File Compression and Archiving¶
tar - Tape Archive¶
Create and extract compressed archives.
Create archives:
tar -cvf archive.tar /path/to/directory # Create uncompressed tar
tar -czvf archive.tar.gz /path/to/directory # Create gzip compressed
tar -cjvf archive.tar.bz2 /path/to/directory # Create bzip2 compressed
tar -cJvf archive.tar.xz /path/to/directory # Create xz compressed
Extract archives:
tar -xvf archive.tar # Extract tar
tar -xzvf archive.tar.gz # Extract gzip
tar -xjvf archive.tar.bz2 # Extract bzip2
tar -xJvf archive.tar.xz # Extract xz
Common options:
- c - Create archive
- x - Extract archive
- v - Verbose (show progress)
- f - File (specify archive name)
- z - Gzip compression
- j - Bzip2 compression
- J - XZ compression
- t - List contents without extracting
Useful examples:
# List archive contents
tar -tzf archive.tar.gz
# Extract to specific directory
tar -xzvf archive.tar.gz -C /destination/path
# Extract specific file
tar -xzvf archive.tar.gz path/to/file.txt
# Exclude files while creating
tar -czvf archive.tar.gz --exclude='*.log' /path/to/directory
# Append files to existing archive
tar -rvf archive.tar newfile.txt
gzip / gunzip - Gzip Compression¶
Compress individual files (replaces original).

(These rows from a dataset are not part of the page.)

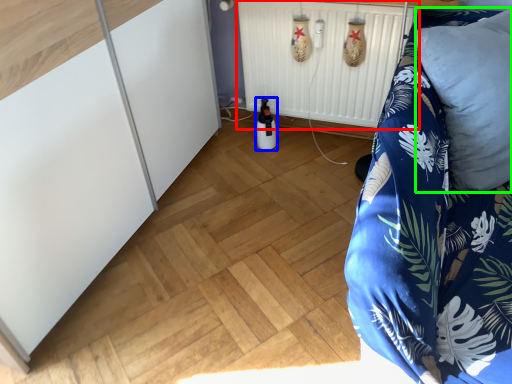 Question: Estimate the real-world distances between objects in this image. Which object is closer to radiator (highlighted by a red box), bottle (highlighted by a blue box) or pillow (highlighted by a green box)?

Choices:
 (A) bottle
 (B) pillow

Answer: (A) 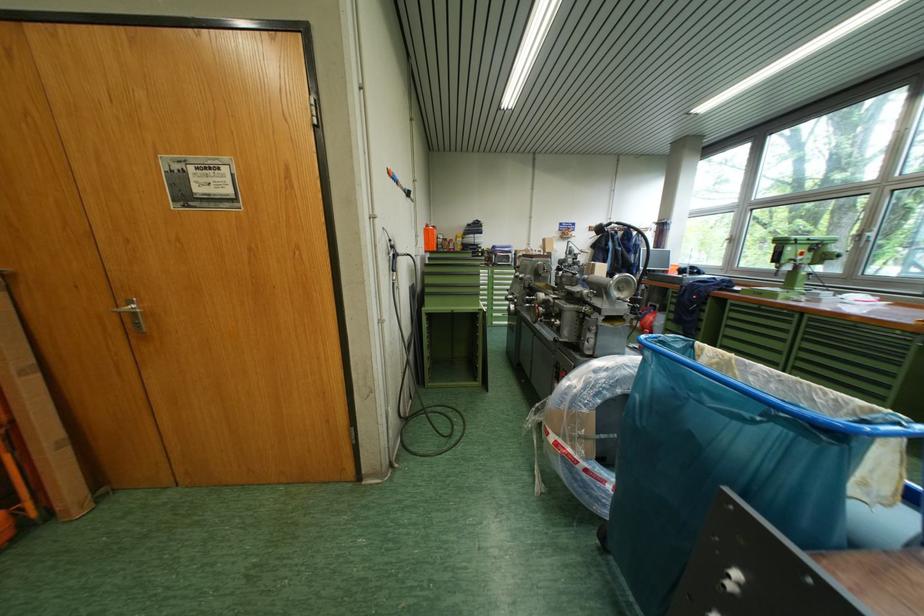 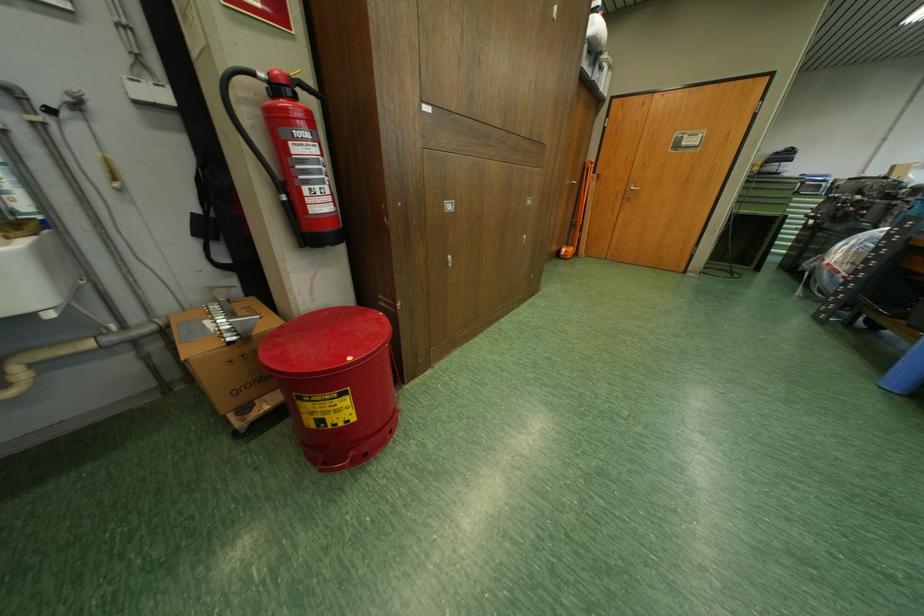 Locate, in the second image, the point that corresponds to point (131, 305) in the first image.

(638, 188) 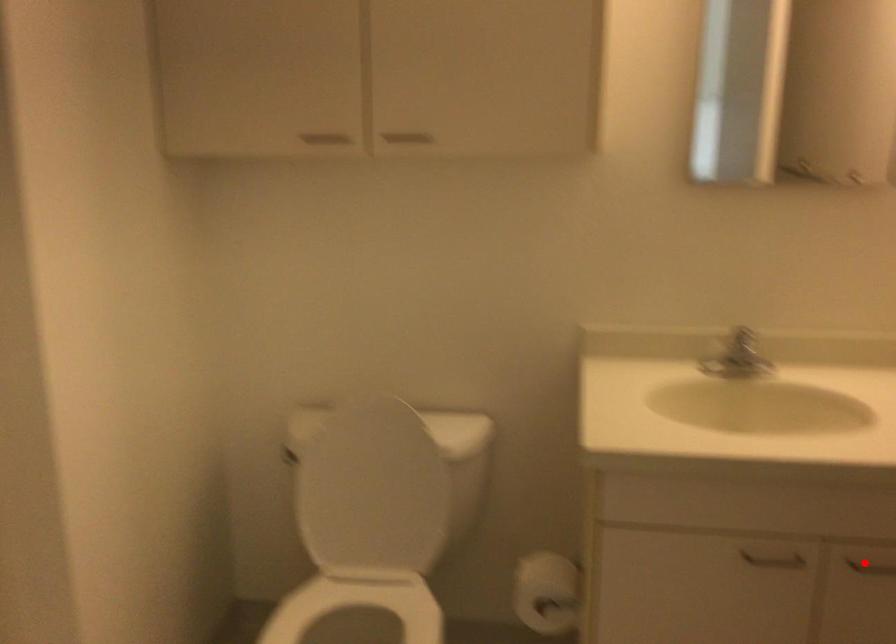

gzip file.txt # Creates file.txt.gz, removes file.txt
gzip -k file.txt # Keep original file
gzip -9 file.txt # Maximum compression
gunzip file.txt.gz # Decompress
gzip -d file.txt.gz # Alternative decompress
bzip2 / bunzip2 - Bzip2 Compression¶
Better compression than gzip, slower.
bzip2 file.txt # Creates file.txt.bz2
bzip2 -k file.txt # Keep original
bunzip2 file.txt.bz2 # Decompress
xz / unxz - XZ Compression¶
Best compression ratio, slowest.
zip / unzip - ZIP Archives¶
Cross-platform compression format.
# Create zip archive
zip archive.zip file1 file2 file3
zip -r archive.zip directory/ # Recursive
# Extract zip archive
unzip archive.zip
unzip archive.zip -d /destination/path
# List contents
unzip -l archive.zip
# Test archive integrity
unzip -t archive.zip
Searching for Files¶
find - Search for Files¶
Powerful file search tool with many options.
Basic syntax:
Search by name:
find / -name "config.txt" # Exact name
find / -iname "config.txt" # Case-insensitive
find / -name "*.log" # Wildcard pattern
find / -name "*.conf" -o -name "*.cfg" # Multiple patterns (OR)
Search by type:
Search by size:
find / -size +100M # Larger than 100MB
find / -size -1M # Smaller than 1MB
find / -size 50M # Exactly 50MB
find / -size +1G -size -10G # Between 1GB and 10GB
Search by time:
find / -mtime -7 # Modified in last 7 days
find / -mtime +30 # Modified more than 30 days ago
find / -atime -1 # Accessed in last 24 hours
find / -ctime -7 # Changed in last 7 days
find / -mmin -60 # Modified in last 60 minutes
Search by permissions:
find / -perm 777 # Exact permissions
find / -perm -644 # At least these permissions
find / -perm /u+w # User writable
Search by owner:
find / -user username # Owned by user
find / -group groupname # Owned by group
find / -nouser # No owner (orphaned)
Execute commands on results:
# Delete found files
find /tmp -name "*.tmp" -delete
# Execute command on each file
find / -name "*.log" -exec rm {} \;
find / -name "*.txt" -exec chmod 644 {} \;
# Execute with confirmation
find / -name "*.bak" -ok rm {} \;
# Execute command on multiple files at once (faster)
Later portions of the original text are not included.